## [The data]
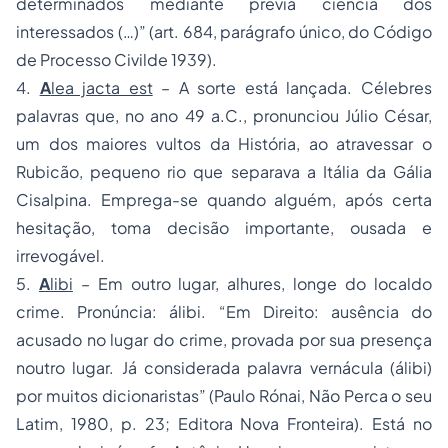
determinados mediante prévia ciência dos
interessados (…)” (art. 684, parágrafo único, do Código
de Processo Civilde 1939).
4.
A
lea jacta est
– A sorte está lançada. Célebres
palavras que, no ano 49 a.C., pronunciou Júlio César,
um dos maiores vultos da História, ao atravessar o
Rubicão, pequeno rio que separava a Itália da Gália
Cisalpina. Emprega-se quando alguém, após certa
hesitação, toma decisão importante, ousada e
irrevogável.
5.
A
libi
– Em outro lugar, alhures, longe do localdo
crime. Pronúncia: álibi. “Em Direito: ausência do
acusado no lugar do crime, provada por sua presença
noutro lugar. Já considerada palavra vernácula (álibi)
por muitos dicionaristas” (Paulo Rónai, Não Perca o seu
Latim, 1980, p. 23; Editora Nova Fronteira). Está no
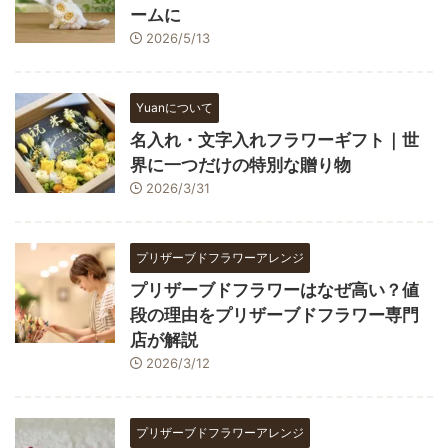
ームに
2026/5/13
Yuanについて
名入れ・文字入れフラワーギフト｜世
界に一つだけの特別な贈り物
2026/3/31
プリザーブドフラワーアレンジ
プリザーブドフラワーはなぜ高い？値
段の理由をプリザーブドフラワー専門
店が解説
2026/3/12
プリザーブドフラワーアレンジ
--
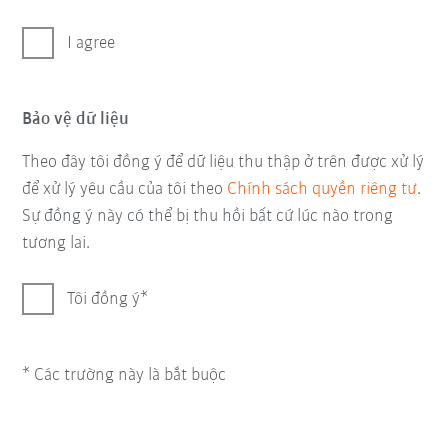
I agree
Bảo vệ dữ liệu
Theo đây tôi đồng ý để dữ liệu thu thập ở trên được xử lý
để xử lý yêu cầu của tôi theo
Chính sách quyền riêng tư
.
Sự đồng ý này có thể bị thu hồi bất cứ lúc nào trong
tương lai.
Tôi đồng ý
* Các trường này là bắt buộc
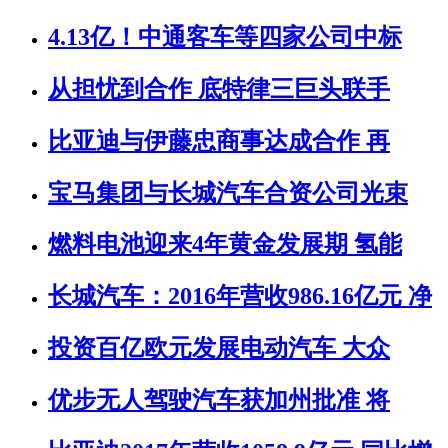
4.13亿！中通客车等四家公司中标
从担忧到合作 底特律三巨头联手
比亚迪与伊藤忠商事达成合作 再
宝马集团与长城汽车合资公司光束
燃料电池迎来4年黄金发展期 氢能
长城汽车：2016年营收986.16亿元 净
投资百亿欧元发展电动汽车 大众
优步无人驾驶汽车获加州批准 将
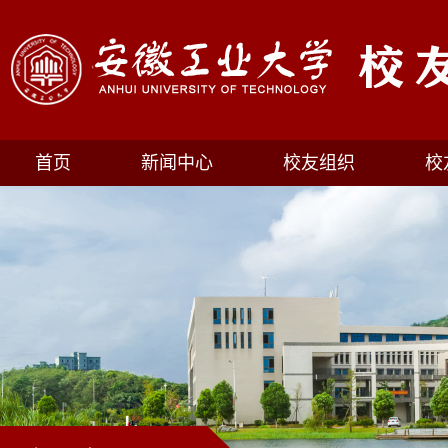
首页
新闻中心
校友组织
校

## [What to work on]
Out of the material above, output word for word the line with "lea jacta est", the line with "Cisalpina. Emprega-se quando", and all lines between them, with nothing else.

## [Response box]
lea jacta est
– A sorte está lançada. Célebres
palavras que, no ano 49 a.C., pronunciou Júlio César,
um dos maiores vultos da História, ao atravessar o
Rubicão, pequeno rio que separava a Itália da Gália
Cisalpina. Emprega-se quando alguém, após certa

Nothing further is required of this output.